Coat of arm of the family of the clockmakers Martinot.

Balthazar Martinot (1636–1714) was a French clockmaker, and valet de chambre of the Queen and the King. Martinot was considered one of the most famous clockmakers in Europe of his time. He made clocks for the French, European and East Asian markets.
==Biography==
Balthazar Martinot was born in Rouen, the son of Balthazar Martinot I (1610–1697), Gouverneur du Gros Horloge in Rouen. His brothers, Claude (1637-after 1697), Etienne (1639–1702) and Gilles (1658–1726) were also clockmakers of repute and in turn Martinot II sired Balthazar-Louis Martinot, who became Ecuyer and Valet de la Garde-Robe du Roi. Unlike his father, Balthazar Martinot worked in Paris from circa 1660, where he was established at rue Galande in 1683 and Quai des Orfèvres in 1697.

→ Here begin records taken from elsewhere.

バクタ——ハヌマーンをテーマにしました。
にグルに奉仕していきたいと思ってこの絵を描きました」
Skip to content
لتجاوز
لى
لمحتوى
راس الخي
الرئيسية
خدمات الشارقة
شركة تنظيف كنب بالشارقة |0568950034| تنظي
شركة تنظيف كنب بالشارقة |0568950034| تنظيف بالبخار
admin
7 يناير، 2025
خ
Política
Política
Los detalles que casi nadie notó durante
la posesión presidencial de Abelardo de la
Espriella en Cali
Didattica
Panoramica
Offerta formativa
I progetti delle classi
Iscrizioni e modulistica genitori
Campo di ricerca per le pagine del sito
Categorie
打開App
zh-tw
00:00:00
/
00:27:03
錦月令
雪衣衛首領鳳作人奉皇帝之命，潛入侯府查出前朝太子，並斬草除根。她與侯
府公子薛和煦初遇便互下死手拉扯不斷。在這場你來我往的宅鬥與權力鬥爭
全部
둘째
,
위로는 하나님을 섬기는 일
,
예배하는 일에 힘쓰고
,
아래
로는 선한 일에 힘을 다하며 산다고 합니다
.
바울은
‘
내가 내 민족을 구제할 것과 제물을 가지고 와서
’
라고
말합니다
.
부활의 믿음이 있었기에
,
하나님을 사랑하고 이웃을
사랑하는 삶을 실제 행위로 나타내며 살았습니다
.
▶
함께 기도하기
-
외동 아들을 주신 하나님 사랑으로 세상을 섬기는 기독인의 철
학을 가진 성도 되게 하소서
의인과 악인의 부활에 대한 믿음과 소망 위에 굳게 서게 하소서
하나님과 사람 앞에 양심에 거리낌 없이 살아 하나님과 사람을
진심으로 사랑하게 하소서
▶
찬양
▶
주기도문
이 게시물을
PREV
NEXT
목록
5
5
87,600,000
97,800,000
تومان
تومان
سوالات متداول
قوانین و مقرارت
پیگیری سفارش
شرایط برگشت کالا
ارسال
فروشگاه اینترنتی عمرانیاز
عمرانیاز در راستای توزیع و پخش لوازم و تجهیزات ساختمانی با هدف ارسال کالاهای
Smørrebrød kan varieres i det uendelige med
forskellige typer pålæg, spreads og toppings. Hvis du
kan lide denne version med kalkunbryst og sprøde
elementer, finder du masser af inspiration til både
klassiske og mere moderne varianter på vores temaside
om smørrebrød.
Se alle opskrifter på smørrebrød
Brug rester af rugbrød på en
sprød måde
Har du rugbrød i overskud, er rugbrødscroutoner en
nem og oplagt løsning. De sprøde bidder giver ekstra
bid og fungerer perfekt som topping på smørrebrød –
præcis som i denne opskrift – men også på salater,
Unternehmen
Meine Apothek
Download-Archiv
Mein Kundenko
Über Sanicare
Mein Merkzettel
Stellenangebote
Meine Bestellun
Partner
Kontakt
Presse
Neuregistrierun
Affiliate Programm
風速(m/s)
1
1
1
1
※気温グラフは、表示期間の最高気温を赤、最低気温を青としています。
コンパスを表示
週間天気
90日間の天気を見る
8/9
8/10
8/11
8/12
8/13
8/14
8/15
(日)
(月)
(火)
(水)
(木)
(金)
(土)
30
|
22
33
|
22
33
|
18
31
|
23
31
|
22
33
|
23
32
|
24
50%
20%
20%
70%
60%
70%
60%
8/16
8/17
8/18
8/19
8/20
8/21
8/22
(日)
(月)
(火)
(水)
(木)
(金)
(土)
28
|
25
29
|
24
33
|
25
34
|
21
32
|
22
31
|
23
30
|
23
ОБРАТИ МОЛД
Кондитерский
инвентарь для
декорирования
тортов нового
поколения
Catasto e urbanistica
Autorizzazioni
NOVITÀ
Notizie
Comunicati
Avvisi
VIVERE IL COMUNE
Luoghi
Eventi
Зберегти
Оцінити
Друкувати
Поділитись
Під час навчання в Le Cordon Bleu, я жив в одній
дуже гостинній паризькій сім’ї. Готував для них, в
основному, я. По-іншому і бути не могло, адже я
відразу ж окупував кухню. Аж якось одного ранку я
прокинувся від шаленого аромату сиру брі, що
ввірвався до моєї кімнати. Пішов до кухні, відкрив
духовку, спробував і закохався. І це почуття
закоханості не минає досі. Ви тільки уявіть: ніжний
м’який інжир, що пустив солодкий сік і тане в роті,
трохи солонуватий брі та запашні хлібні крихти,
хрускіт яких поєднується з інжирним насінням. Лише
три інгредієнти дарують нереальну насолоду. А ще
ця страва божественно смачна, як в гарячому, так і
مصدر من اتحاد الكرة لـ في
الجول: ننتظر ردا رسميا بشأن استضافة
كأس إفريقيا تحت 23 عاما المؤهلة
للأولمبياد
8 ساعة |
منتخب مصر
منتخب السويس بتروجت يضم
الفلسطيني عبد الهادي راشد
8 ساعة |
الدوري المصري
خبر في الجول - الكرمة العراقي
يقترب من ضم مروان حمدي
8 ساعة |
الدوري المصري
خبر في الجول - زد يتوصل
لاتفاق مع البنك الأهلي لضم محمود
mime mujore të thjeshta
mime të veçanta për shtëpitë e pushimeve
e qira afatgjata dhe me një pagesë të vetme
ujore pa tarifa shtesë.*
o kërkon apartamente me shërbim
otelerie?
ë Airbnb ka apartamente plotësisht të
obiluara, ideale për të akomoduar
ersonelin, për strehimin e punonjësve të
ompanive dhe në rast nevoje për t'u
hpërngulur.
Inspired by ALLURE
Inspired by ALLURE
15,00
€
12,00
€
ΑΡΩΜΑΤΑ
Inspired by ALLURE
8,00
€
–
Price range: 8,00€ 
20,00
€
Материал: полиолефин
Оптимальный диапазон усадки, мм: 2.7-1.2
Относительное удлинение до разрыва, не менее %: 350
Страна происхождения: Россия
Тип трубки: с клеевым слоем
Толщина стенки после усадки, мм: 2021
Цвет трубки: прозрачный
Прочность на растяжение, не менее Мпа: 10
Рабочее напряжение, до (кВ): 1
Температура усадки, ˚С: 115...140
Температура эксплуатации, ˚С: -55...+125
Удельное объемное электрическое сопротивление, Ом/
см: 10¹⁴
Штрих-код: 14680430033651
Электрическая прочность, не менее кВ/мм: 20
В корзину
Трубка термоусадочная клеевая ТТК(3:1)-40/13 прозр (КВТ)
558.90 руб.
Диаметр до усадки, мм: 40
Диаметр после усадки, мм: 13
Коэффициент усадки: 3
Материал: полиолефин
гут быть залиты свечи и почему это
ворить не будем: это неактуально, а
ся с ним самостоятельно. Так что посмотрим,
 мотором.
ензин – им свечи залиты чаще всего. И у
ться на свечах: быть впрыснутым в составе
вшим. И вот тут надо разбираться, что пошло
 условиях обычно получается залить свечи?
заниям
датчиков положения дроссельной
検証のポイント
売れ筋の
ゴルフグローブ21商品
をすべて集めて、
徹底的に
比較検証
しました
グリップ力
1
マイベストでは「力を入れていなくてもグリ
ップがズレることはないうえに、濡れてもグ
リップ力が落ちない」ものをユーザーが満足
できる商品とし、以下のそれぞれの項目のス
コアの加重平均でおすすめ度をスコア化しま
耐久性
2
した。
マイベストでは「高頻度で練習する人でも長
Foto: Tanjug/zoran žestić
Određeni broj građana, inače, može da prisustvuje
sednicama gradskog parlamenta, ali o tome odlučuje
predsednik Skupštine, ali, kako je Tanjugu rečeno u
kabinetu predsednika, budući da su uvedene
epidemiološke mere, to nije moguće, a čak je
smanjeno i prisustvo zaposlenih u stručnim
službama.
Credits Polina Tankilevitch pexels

His daughter Anne Martinot married the king's goldsmith Philippe Van Dievoet.
He retired to Saint-Germain-en-Laye in 1710, a few years before his death.

==Clockmaking career==
In 1665 he succeeded his father-in-law, Pierre Belon, as Valet de Chambre-Horloger Ordinaire de la Reine, Anne of Austria. He was later appointed Horloger Ordinaire du Conseil du Roi, Garde-Visiteur, 1678–79 and 1693-95. His eilte clients included Louis XIV, the Grand Dauphin, the Ducs d’Aumont and de La Trémoille, the Prince de Rohan, the Marquis d’Argenson, the Comtesse de Polignac, the Cardinal de Gesvres, the Présidents du Harlay, de Lamoignon, de Maison and many others.

He also sold several clocks to the King of Siam in 1685 and supplied a number to Constantinople. An inventory of 1700 revealed that he held the largest stock of clocks in Paris, while five years previously he had organized a significant lottery in association with his colleague, Nicholas Gribelin.

His clocks were housed in cases made by Jean-Michel Ziegler and André-Charles Boulle. His works are now installed in collections including the Musée du Louvre, Musée de Cluny and Musée National des Techniques, Paris; the Musée des Arts Décoratifs, Lyons; Musée de Saint-Pierre; Musée de Pau and Château de Champs; the Museum der Zeitmessung Beyer, Zurich; Musée d’Horlogerie de La Chaux-de-Fonds; the Mathematisch-Physikalischer Salon, Dresden; the Victoria and Albert Museum, London and the Museum of Art, Cleveland, Ohio.'

The Clock of Brasília's Palácio do Planalto was destroyed, during the Invasion of the Brazilian Congress on 8 January 2023.